Increasingly strict legal requirements regarding the permissible pollutant emissions from motor vehicles in which internal combustion engines are fitted make it necessary to keep the emission of pollutants as low as possible during the operation of internal combustion engines. On the one hand, this can be achieved by reducing the pollutant emissions that are generated during the combustion of the air/fuel mixture in each cylinder of the internal combustion engine. On the other hand, exhaust-gas aftertreatment systems are used in internal combustion engines to convert the pollutant emissions that are generated during the combustion of the air/fuel mixture in each cylinder into harmless substances. In petrol engines in particular, three-way catalytic converters are used for this purpose as exhaust-gas catalytic converters. In order to achieve a high level of efficiency in the conversion of the pollutants, such as carbon monoxide, hydrocarbons and nitrogen oxides, the fuel/air ratio in the cylinders must be precisely set. Furthermore, the mixture must exhibit a predetermined fluctuation upstream of the catalytic converter, i.e. a specific operation of the internal combustion engine is required when there is both a lean mixture and a rich mixture in order to bring about the filling and emptying of an oxygen tank of the exhaust-gas catalytic converter. As oxygen is taken in, nitrogen oxides in particular are reduced, whereas as it is expelled oxidation is encouraged and furthermore the deactivation of portions of the exhaust-gas catalytic converter by stored oxygen molecules is prevented.

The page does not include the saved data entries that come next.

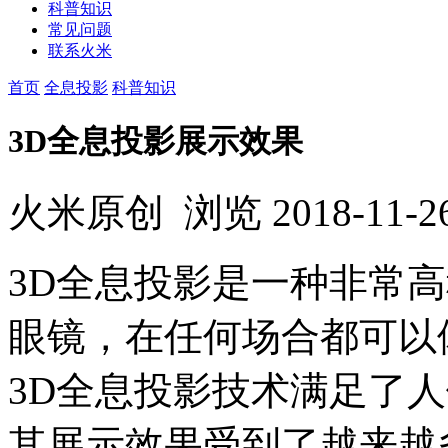
科普知识
常见问题
联系火米
首页
全息投影
科普知识
3D全息投影展示效果
火米原创
浏览
2018-11-2
3D全息投影是一种非常
眼镜，在任何场合都可以
3D全息投影技术满足了
其展示效果受到了越来越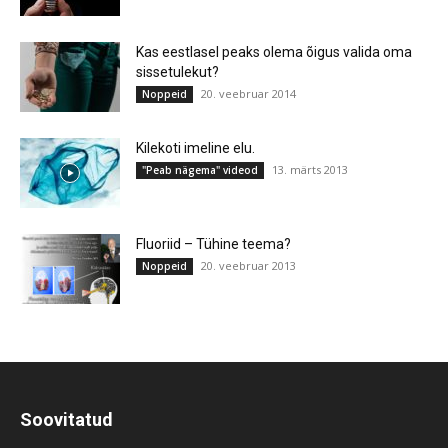
Kas eestlasel peaks olema õigus valida oma
sissetulekut?
20. veebruar 2014
Noppeid
Kilekoti imeline elu.
13. märts 2013
"Peab nägema" videod
Fluoriid – Tühine teema?
20. veebruar 2013
Noppeid
Soovitatud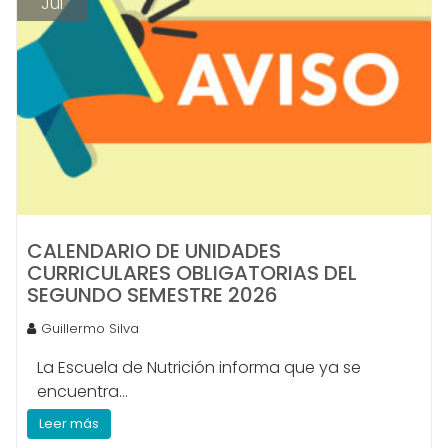
Jul
CALENDARIO DE UNIDADES
CURRICULARES OBLIGATORIAS DEL
SEGUNDO SEMESTRE 2026
Guillermo Silva
La Escuela de Nutrición informa que ya se
encuentra...
Leer más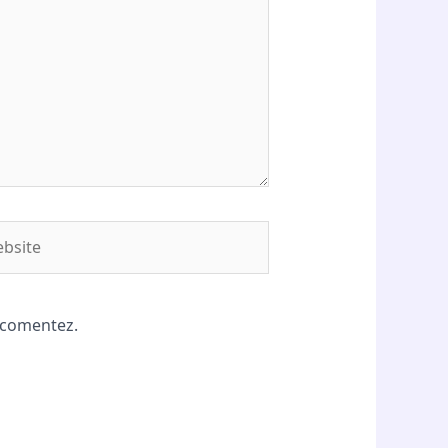
site
ă comentez.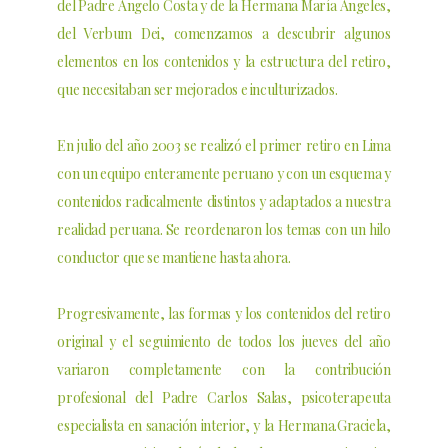
del Padre Ángelo Costa y de la Hermana María Ángeles,
del Verbum Dei, comenzamos a descubrir algunos
elementos en los contenidos y la estructura del retiro,
que necesitaban ser mejorados e inculturizados.
En julio del año 2003 se realizó el primer retiro en Lima
con un equipo enteramente peruano y con un esquema y
contenidos radicalmente distintos y adaptados a nuestra
realidad peruana. Se reordenaron los temas con un hilo
conductor que se mantiene hasta ahora.
Progresivamente, las formas y los contenidos del retiro
original y el seguimiento de todos los jueves del año
variaron completamente con la contribución
profesional del Padre Carlos Salas, psicoterapeuta
especialista en sanación interior, y la Hermana.Graciela,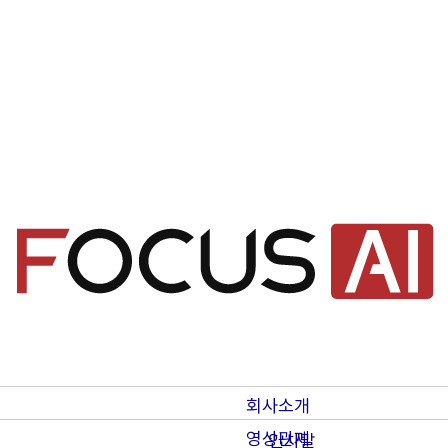
회사소개
영상관제
인사말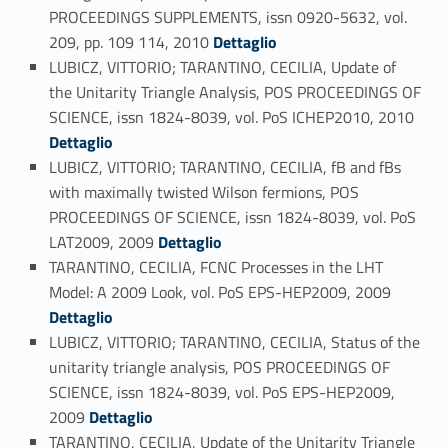
PROCEEDINGS SUPPLEMENTS, issn 0920-5632, vol.
Link identifier #identifier_person_118444-94
209, pp. 109 114, 2010
Dettaglio
LUBICZ, VITTORIO; TARANTINO, CECILIA, Update of
the Unitarity Triangle Analysis, POS PROCEEDINGS OF
Link identifier #identifier_person_3607-95
SCIENCE, issn 1824-8039, vol. PoS ICHEP2010, 2010
Dettaglio
LUBICZ, VITTORIO; TARANTINO, CECILIA, fB and fBs
with maximally twisted Wilson fermions, POS
PROCEEDINGS OF SCIENCE, issn 1824-8039, vol. PoS
Link identifier #identifier_person_42408-96
LAT2009, 2009
Dettaglio
TARANTINO, CECILIA, FCNC Processes in the LHT
Link identifier #identifier_person_159774-97
Model: A 2009 Look, vol. PoS EPS-HEP2009, 2009
Dettaglio
LUBICZ, VITTORIO; TARANTINO, CECILIA, Status of the
unitarity triangle analysis, POS PROCEEDINGS OF
SCIENCE, issn 1824-8039, vol. PoS EPS-HEP2009,
Link identifier #identifier_person_171158-98
2009
Dettaglio
TARANTINO, CECILIA, Update of the Unitarity Triangle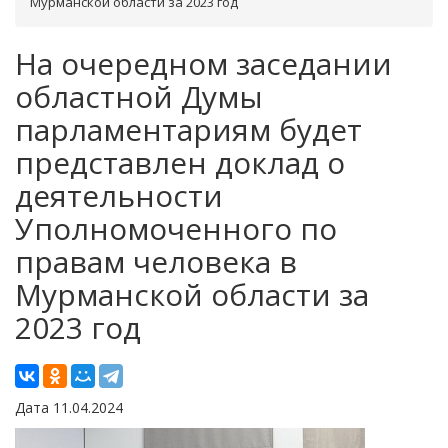
Мурманской области за 2023 год
На очередном заседании
областной Думы
парламентариям будет
представлен доклад о
деятельности
Уполномоченного по
правам человека в
Мурманской области за
2023 год
Дата 11.04.2024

As already mentioned, a three-way catalytic converter can only convert pollutants optimally if the fuel/air ratio λ is within a range around λ=1. The reason for this is that only fuel/air ratios of this type generate an exhaust-gas composition in which the oxygen that is released during the reduction of the nitrogen oxides is sufficient to nearly completely oxidize the HC and CO proportions of the exhaust-gas to CO2 and H2O. In an internal combustion engine with a three-way catalytic converter, the mixture generation is therefore regulated to a nominal value of λ≈1 by a so-called lambda control. In order to compensate for short-term fluctuations in the fuel/air ratio, the catalytic converter also contains a layer which can store oxygen for a short time and either bind it or release it as required.
In the reference book “Handbuch Verbrennungsmotoren”, ed. Richard von Basshuysen/Fred Schäfer, 2nd edition, June 2002, Friedrich Vieweg & Sohn Verlagsgesellschaft mbH, Brunswick/Wiesbaden, page 641 ff., an exhaust-gas aftertreatment system for an internal combustion engine, specifically a petrol engine, is described with a three-way catalytic converter with regulation of the air/fuel ratio λ=1 and an oxygen tank with a catalytic coating with cerium, which possesses the property of being able to store oxygen and release it again.
In order to ensure that the maximum pollutant emissions that have been appropriately predetermined are not exceeded, legal regulations require the frequent diagnosis of components of the exhaust-gas tract of the internal combustion engine. The oxygen storage capacity of the exhaust-gas catalytic converter must be diagnosed in this way for example.
The oxygen storage capacity of the catalytic converter is tested using so-called OSC catalytic converter diagnostics (OSC=oxygen storage capacity). A rich/lean oscillation of the mixture is effected by pre-controlling the lambda regulation. The oscillation is compensated for by the oxygen storage capacity of the catalytic converter if the latter is in good order. The signal from the lambda sensor that is arranged downstream of the catalytic converter will only exhibit an oscillation with a small amplitude in this case. If the catalytic converter has aged, its oxygen storage capacity will be reduced and the signal from the lambda sensor downstream from the catalytic converter will exhibit a clear oscillation in response to the stimulus of a rich/lean oscillation at the catalytic converter inlet.